Старичок ловко орудовал крючком, выплетая кружево удивительной красоты.
— Все думают, что повесить человека просто… а это, я вам скажу, цельная наука! — он поднял сухонький пальчик, ткнув им в потолок.
— Неужели? — Гавриил на потолок глянул: серый. Скучный. Некогда был расписан фресками, однако со временем фрески поблекли, потрескались, а реставрация из, надо полагать, оказалась делом дорогим, куда дешевле стало потолок просто побелить. Но то ли побелка оказалась дрянной, то ли клали ее тонким слоем: сквозь белизну проступали контуры — пятна не то людей, не то зверей.

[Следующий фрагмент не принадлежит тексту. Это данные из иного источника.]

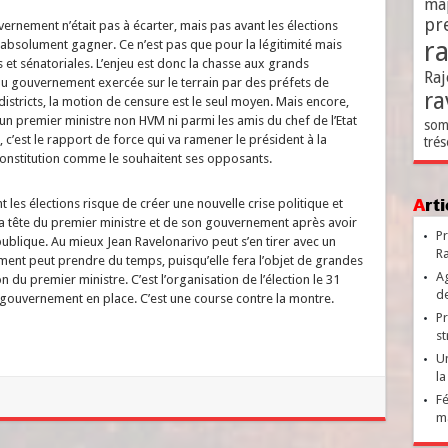
ma
pr
nement n’était pas à écarter, mais pas avant les élections
r
 absolument gagner. Ce n’est pas que pour la légitimité mais
 et sénatoriales. L’enjeu est donc la chasse aux grands
Raj
 du gouvernement exercée sur le terrain par des préfets de
ra
istricts, la motion de censure est le seul moyen. Mais encore,
un premier ministre non HVM ni parmi les amis du chef de l’Etat
som
l, c’est le rapport de force qui va ramener le président à la
trés
la Constitution comme le souhaitent ses opposants.
Ar
t les élections risque de créer une nouvelle crise politique et
r la tête du premier ministre et de son gouvernement après avoir
Pr
ublique. Au mieux Jean Ravelonarivo peut s’en tirer avec un
Ra
ent peut prendre du temps, puisqu’elle fera l’objet de grandes
Ag
du premier ministre. C’est l’organisation de l’élection le 31
de
 de gouvernement en place. C’est une course contre la montre.
Pr
st
Un
la
Fé
ma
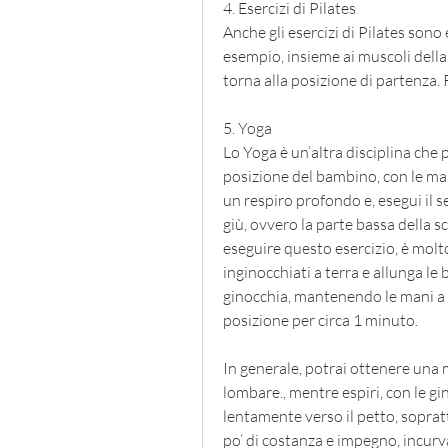
4. Esercizi di Pilates
Anche gli esercizi di Pilates sono
esempio, insieme ai muscoli della 
torna alla posizione di partenza. R
5. Yoga
Lo Yoga è un’altra disciplina che 
posizione del bambino, con le mani 
un respiro profondo e, esegui il se
giù, ovvero la parte bassa della s
eseguire questo esercizio, è molto
inginocchiati a terra e allunga le b
ginocchia, mantenendo le mani a te
posizione per circa 1 minuto.
In generale, potrai ottenere una ma
lombare., mentre espiri, con le gin
lentamente verso il petto, sopratt
po’ di costanza e impegno, incurva 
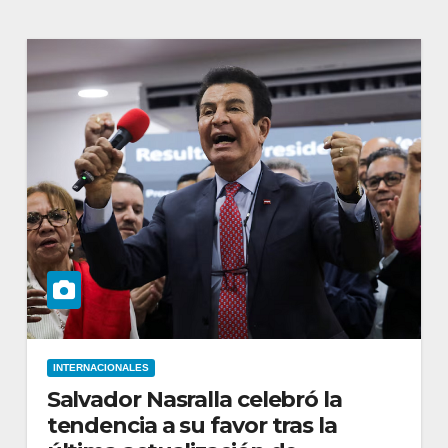
INTERNACIONALES
Salvador Nasralla celebró la
tendencia a su favor tras la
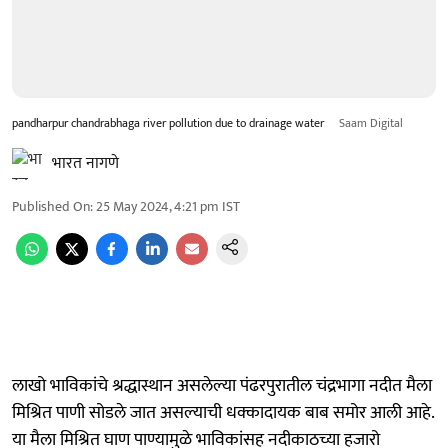
pandharpur chandrabhaga river pollution due to drainage water
Saam Digital
भारत नागणे
Published On
:
25 May 2024, 4:21 pm
IST
लाखो भाविकांचे श्रद्धास्थान असलेल्या पंढरपुरातील चंद्रभागा नदीत मैला
मिश्रित पाणी सोडले जात असल्याची धक्कादायक बाब समोर आली आहे.
या मैला मिश्रित घाण पाण्यामुळे भाविकांसह नदीकाठच्या हजारो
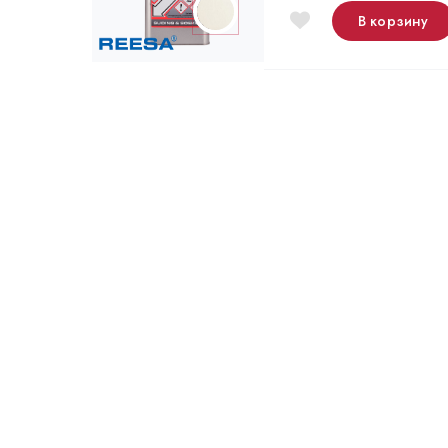
В корзину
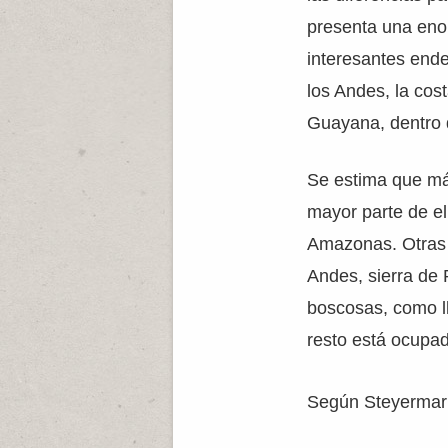
presenta una eno
interesantes ende
los Andes, la cost
Guayana, dentro d
Se estima que má
mayor parte de ell
Amazonas. Otras á
Andes, sierra de 
boscosas, como l
resto está ocupad
Según Steyermark 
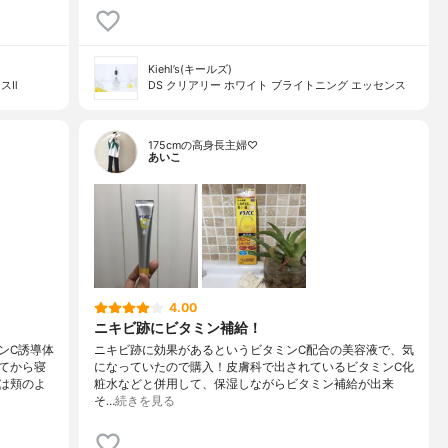
Kiehl’s(キールズ)
スⅡ
DS クリアリー ホワイト ブライトニング エッセンス
175cmの高身長主婦♡
あいこ
4.00
ニキビ跡にビタミン補給！
ンC誘導体
ニキビ跡に効果があるというビタミンC配合の美容液で、気
てから寝
になっていたので購入！皮膚科で出されているビタミンC化
は頬のよ
粧水などと併用して、保湿しながらビタミン補給が出来
そ…
続きを見る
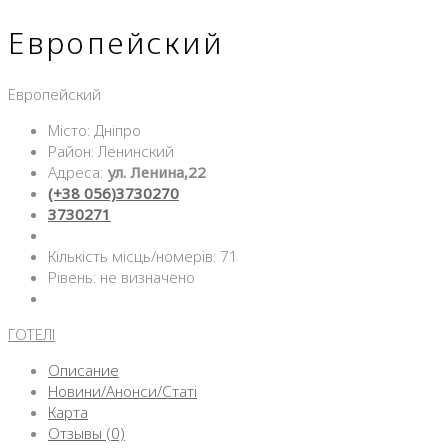
Европейский
Европейский
Місто: Дніпро
Район: Ленинский
Адреса:
ул. Ленина,22
(+38 056)3730270
3730271
Кількість місць/номерів: 71
Рівень: не визначено
ГОТЕЛІ
Описание
Новини/Анонси/Статі
Карта
Отзывы (0)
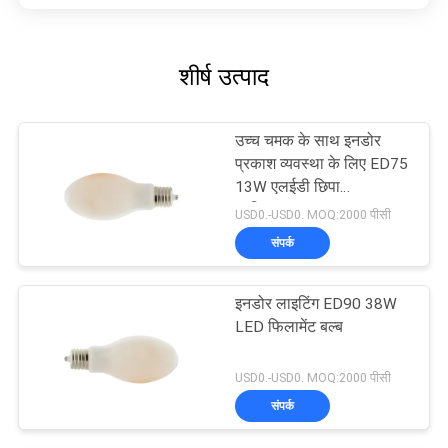
शीर्ष उत्पाद
उच्च चमक के साथ इनडोर
प्रकाश व्यवस्था के लिए ED75
13W एलईडी छिपा
प्रतिस्थापन
USD0.-USD0. MOQ:2000 पीसी
संपर्क
इनडोर लाइटिंग ED90 38W
LED फिलामेंट बल्ब
USD0.-USD0. MOQ:2000 पीसी
संपर्क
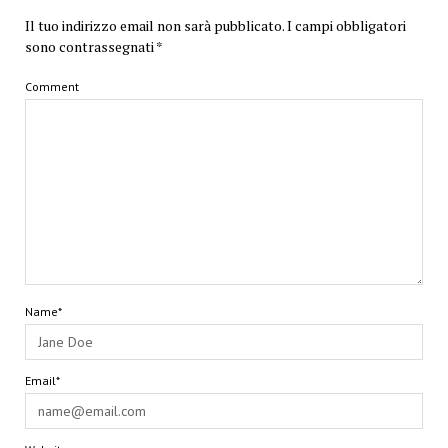
Il tuo indirizzo email non sarà pubblicato.
I campi obbligatori
sono contrassegnati
*
Comment
Name*
Email*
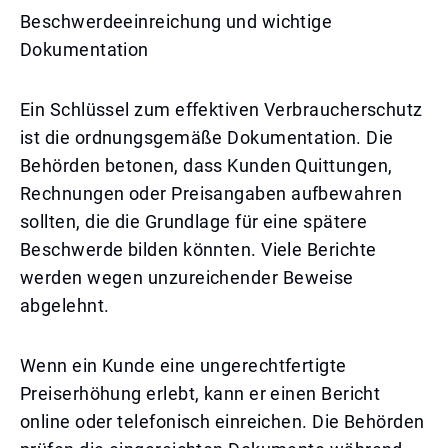
Beschwerdeeinreichung und wichtige
Dokumentation
Ein Schlüssel zum effektiven Verbraucherschutz
ist die ordnungsgemäße Dokumentation. Die
Behörden betonen, dass Kunden Quittungen,
Rechnungen oder Preisangaben aufbewahren
sollten, die die Grundlage für eine spätere
Beschwerde bilden könnten. Viele Berichte
werden wegen unzureichender Beweise
abgelehnt.
Wenn ein Kunde eine ungerechtfertigte
Preiserhöhung erlebt, kann er einen Bericht
online oder telefonisch einreichen. Die Behörden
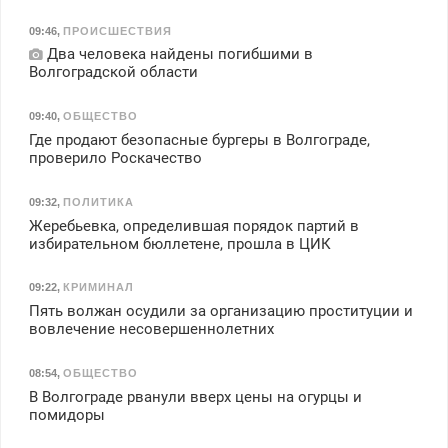
09:46
,
ПРОИСШЕСТВИЯ
Два человека найдены погибшими в
Волгоградской области
09:40
,
ОБЩЕСТВО
Где продают безопасные бургеры в Волгограде,
проверило Роскачество
09:32
,
ПОЛИТИКА
Жеребьевка, определившая порядок партий в
избирательном бюллетене, прошла в ЦИК
09:22
,
КРИМИНАЛ
Пять волжан осудили за организацию проституции и
вовлечение несовершеннолетних
08:54
,
ОБЩЕСТВО
В Волгограде рванули вверх цены на огурцы и
помидоры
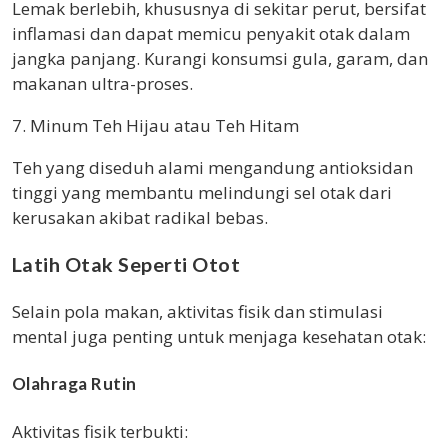
Lemak berlebih, khususnya di sekitar perut, bersifat
inflamasi dan dapat memicu penyakit otak dalam
jangka panjang. Kurangi konsumsi gula, garam, dan
makanan ultra-proses.
7. Minum Teh Hijau atau Teh Hitam
Teh yang diseduh alami mengandung antioksidan
tinggi yang membantu melindungi sel otak dari
kerusakan akibat radikal bebas.
Latih Otak Seperti Otot
Selain pola makan, aktivitas fisik dan stimulasi
mental juga penting untuk menjaga kesehatan otak:
Olahraga Rutin
Aktivitas fisik terbukti:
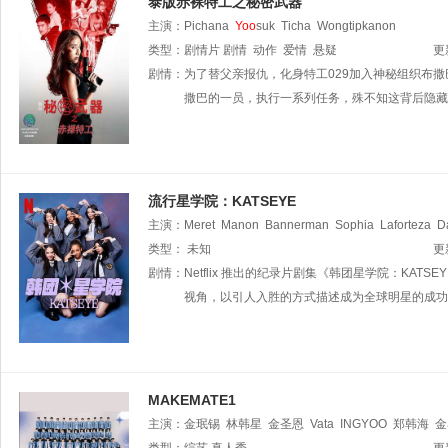
泰版赤裸特工之秘密武器
主演：
Pichana
Yoo
suk
Ticha
Wongtipkanon
类型：
剧情片
剧情
动作
爱情
悬疑
更
剧情：
为了替父亲报仇，化身特工029加入神秘组织布撒
撒巴的一员，执行一系列任务，殊不知这背后隐藏着
流行星学院：KATSEYE
主演：
Meret
Manon
Bannerman
Sophia
Laforteza
D
类型：
未知
更
剧情：
Netflix 推出的纪录片剧集《韩团星学院：KA
视角，以引人入胜的方式描述成为全球明星的成功之路，并
MAKEMATE1
主演：
金珉锡
林韩星
金圣恩
Vata
INGYOO
郑韩海
金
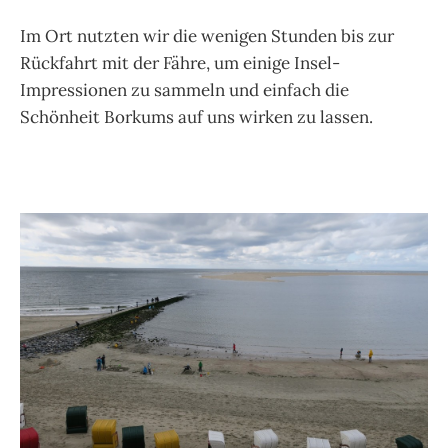
Im Ort nutzten wir die wenigen Stunden bis zur
Rückfahrt mit der Fähre, um einige Insel-
Impressionen zu sammeln und einfach die
Schönheit Borkums auf uns wirken zu lassen.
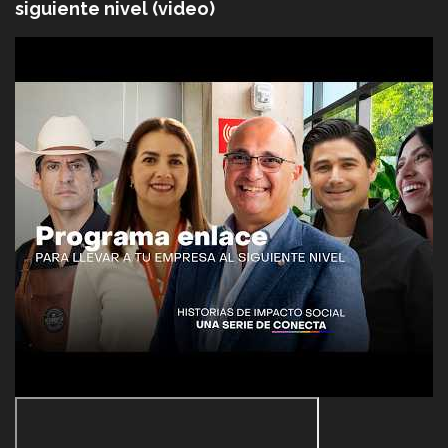
siguiente nivel (video)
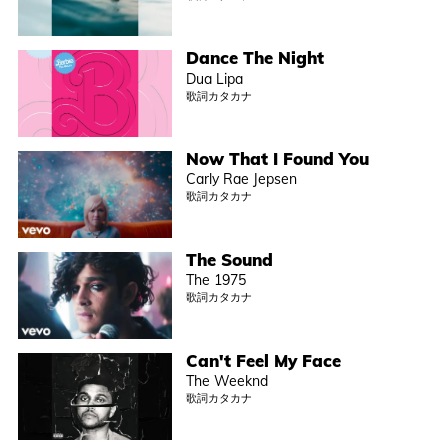
Dance The Night
Dua Lipa
歌詞カタカナ
Now That I Found You
Carly Rae Jepsen
歌詞カタカナ
The Sound
The 1975
歌詞カタカナ
Can't Feel My Face
The Weeknd
歌詞カタカナ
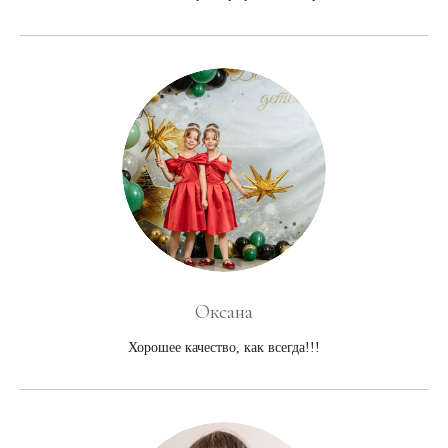
Оксана
Хорошее качество, как всегда!!!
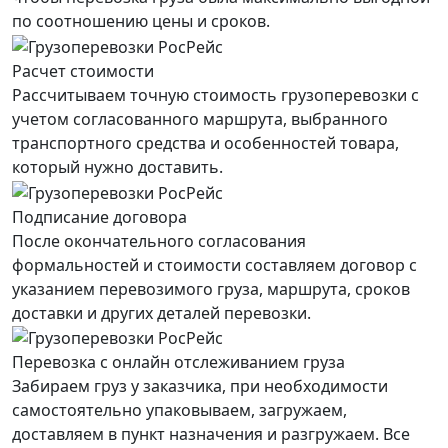
по соотношению цены и сроков.
Расчет стоимости
Рассчитываем точную стоимость грузоперевозки с
учетом согласованного маршрута, выбранного
транспортного средства и особенностей товара,
который нужно доставить.
Подписание договора
После окончательного согласования
формальностей и стоимости составляем договор с
указанием перевозимого груза, маршрута, сроков
доставки и других деталей перевозки.
Перевозка с онлайн отслеживанием груза
Забираем груз у заказчика, при необходимости
самостоятельно упаковываем, загружаем,
доставляем в пункт назначения и разгружаем. Все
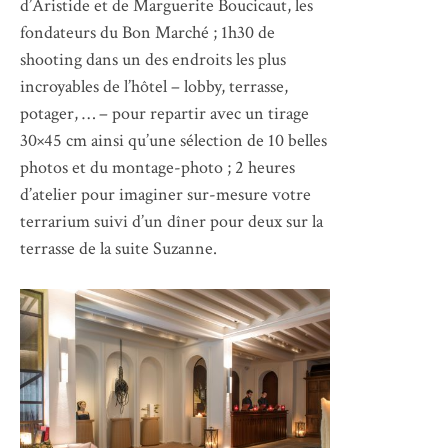
d’Aristide et de Marguerite Boucicaut, les
fondateurs du Bon Marché ; 1h30 de
shooting dans un des endroits les plus
incroyables de l’hôtel – lobby, terrasse,
potager, … – pour repartir avec un tirage
30×45 cm ainsi qu’une sélection de 10 belles
photos et du montage-photo ; 2 heures
d’atelier pour imaginer sur-mesure votre
terrarium suivi d’un dîner pour deux sur la
terrasse de la suite Suzanne.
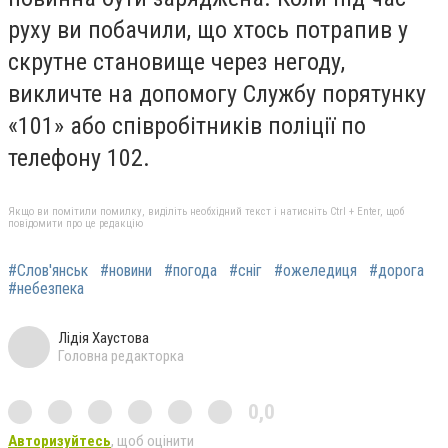
руху ви побачили, що хтось потрапив у
скрутне становище через негоду,
викличте на допомогу Службу порятунку
«101» або співробітників поліції по
телефону 102.
Якщо ви помітили помилку, виділіть необхідний текст і натисніть Ctrl + Enter, щоб
повідомити про це редакцію
#Слов'янськ
#новини
#погода
#сніг
#ожеледиця
#дорога
#небезпека
Лідія Хаустова
Головна редакторка
0,0
Авторизуйтесь
, щоб оцінити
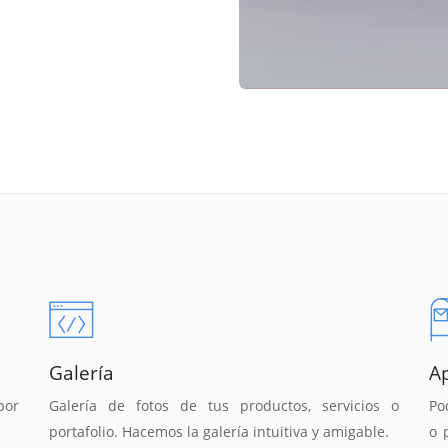
Galería
A
por
Galería de fotos de tus productos, servicios o
Po
portafolio. Hacemos la galería intuitiva y amigable.
o 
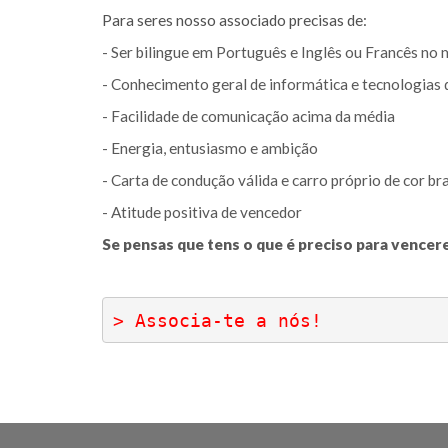
Para seres nosso associado precisas de:
- Ser bilingue em Português e Inglês ou Francês no
- Conhecimento geral de informática e tecnologias
- Facilidade de comunicação acima da média
- Energia, entusiasmo e ambição
- Carta de condução válida e carro próprio de cor br
- Atitude positiva de vencedor
Se pensas que tens o que é preciso para vencer
> Associa-te a nós!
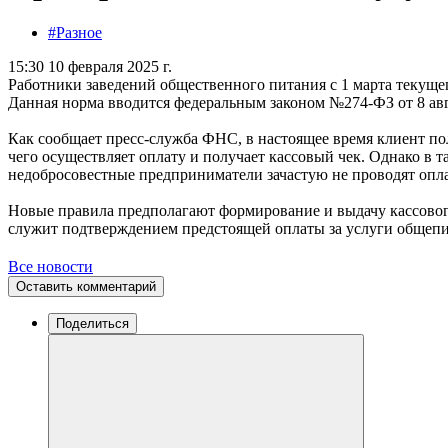
#Разное
15:30 10 февраля 2025 г.
Работники заведений общественного питания с 1 марта текущег
Данная норма вводится федеральным законом №274-ФЗ от 8 авг
Как сообщает пресс-служба ФНС, в настоящее время клиент пол
чего осуществляет оплату и получает кассовый чек. Однако в т
недобросовестные предприниматели зачастую не проводят оплат
Новые правила предполагают формирование и выдачу кассового
служит подтверждением предстоящей оплаты за услуги общепита
Все новости
Оставить комментарий
Поделиться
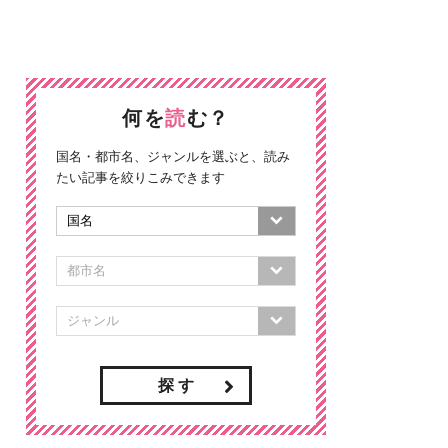
何を
読
む？
国名・都市名、ジャンルを選ぶと、読み
たい記事を絞りこみできます
探 す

— А то… вот вспомнить Джона Хазера, аглицкий палач… большим специалистом был. Он‑то и придумал, как исчислять длину веревки через рост повешиваемого, — старичок расправил работу, вгляделся в переплетение тонких нитей и головой покачал. — Но и у него случались неприятные прецеденты. То воскреснет покойник, а значится, недодавленный… то помирает долго. А однажды и вовсе голову оторвало… неправильно вес измерили…
— Ужас какой.
Старичок покивал головой и добавил:
— И на репутации пятно. Всех судейских кровью забрызгало… кляузы потом писали… ему пришлось уехать из Лондону… хороший был человек.
Старичок выглядел на редкость благообразно. Махонький. Сухонький. С аккуратною лысиной и бороденкой, которую он стриг клинышком да подкрашивал.
— А то ж обыкновенное повешение, представьте, что было, когда головы секли!
Этакого ужасу Гавриил представлять не желал.
— И ведь секли‑то по — разному… кого мечом полагалось, кого — секирою… это ж при моем тятеньке только гильотину привезли, и то он говаривал, что по первости приговоренные зело ее опасалися. Палач‑то, ежели хороший, оно верней. А там аль механизму заклинит, аль нож кривой попадется… аль вес малый поставят, вот и застрянет лезвие… нехорошо. Папеньке хранцузскую поставили, это уже опосля он римскую сам приобрел…
— А какая разница? — Гавриил смотрел, как старушечьи пальчики ловко управляются с кружевом и представить себе не мог, что некогда им случалось касаться и веревки, и секиры.
— Огромная, молодой человек! Огромная! Хранцузская со скошенным лезвием идеть, и оттого требует особой балансировки. Чуть криво поставь, и все, заместо казни, зрелища назидательного, для грешников и вовсе необходимого, за — ради духовного их спасения, будет комедьен. У италийской же лезвие прямое. Да и механизмус не такой капризный. Но все одно папенька мой гильотину не больно жаловал. Вот руки — дело иное, им и вера есть, и человеку какое — никакое уважение… слава богам, не дожил папенька до расстрелов. Вот уж вовсе безбожная казнь… поставят перед строем и палят по живому‑то человеку, будто по вепрю какому.
От возмущения старичок едва не упустил петлю.
Звали его Жигимонт Занятуйчик, и ныне пребывающий в почтенном возрасте, некогда служил он королевским палачом, сохранивши о тех временах самые благостные воспоминания, каковыми делился щедро. А Гавриил слушал, гадая, могло ли случиться, что этот старичок и есть волкодлак?